Esta pesquisa envolveu um grande esforço na leitura e entendimento da Idade

Antiga Grega, na qual evidenciamos a importância do mito e da religião na

compreensão total do homem grego, que não tem a sua vida individual e pública

separada do contexto religioso. Mais adiante, detalhamos os conceitos fundamentais dos

principais movimentos da religião antiga grega, isto é, os Mistérios de Elêusis, o

Dionisismo e o Orfismo, as quais possuem vários elementos escatológicos que

subsidiaram os pitagóricos e Platão a elaborar bem os conceitos de corpo, alma,

dualismo corpo-alma, imortalidade da alma e suas provas, os destinos (lugar/estados)

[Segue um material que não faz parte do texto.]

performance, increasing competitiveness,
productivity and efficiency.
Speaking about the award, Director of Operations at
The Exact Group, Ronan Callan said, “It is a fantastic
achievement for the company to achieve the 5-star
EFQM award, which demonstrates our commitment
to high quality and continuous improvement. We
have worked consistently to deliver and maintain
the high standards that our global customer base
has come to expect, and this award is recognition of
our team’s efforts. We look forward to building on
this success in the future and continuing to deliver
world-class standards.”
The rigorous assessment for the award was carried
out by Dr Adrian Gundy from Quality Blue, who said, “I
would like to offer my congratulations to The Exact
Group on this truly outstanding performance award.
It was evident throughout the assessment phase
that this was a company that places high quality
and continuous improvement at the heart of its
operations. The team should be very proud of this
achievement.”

escatológicos da alma e a metempsicose (transmigração/reencarnação) da alma,

elementos presentes na construção do modelo escatológico tradicional católico, bem

como a formação da consciência e a doutrina escatológica cristã como um todo.

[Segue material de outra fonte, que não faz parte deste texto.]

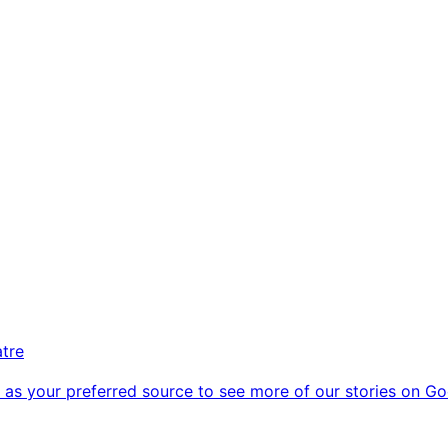
atre
as your preferred source to see more of our stories on Go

Não tínhamos o objetivo de criticar cada ponto de helenização dentro da

doutrina escatológica tradicional católica, mas em alguns momentos mostramos

algumas evidências, sobretudo, na conceitualização de juízo particular e final,

purgatório como lugar intermediário, inferno e céu.

Nossa pesquisa teve como foco também, mesmo que de maneira introdutória,

mostrar os problemas atuais enfrentados pela Igreja a partir de críticas da teologia da

libertação, cujos autores analisados foram Renold Blank, João Batista Libânio e

Leonardo Boff, trabalhando, sobretudo, as críticas ao modelo escatológico tradicional

da presença do platonismo e temporalismo na visão do além, e também detalhando um

pouco sobre a ressignificação que esses autores dão ao criar um modelo escatológico da

ressurreição imediata que propõe uma nova compreensão dos juízos particular e final,

do purgatório, do inferno e do céu.

Acreditamos que o objetivo da pesquisa foi concluído, mas não encerrado, uma

vez que se abre uma grande perspectiva de estudo na linha de pesquisa escatologia e

teologia da libertação, a fim de contribuir ainda mais para uma nova compreensão de

salvação (soteriologia) e ressurreição imediata (escatologia).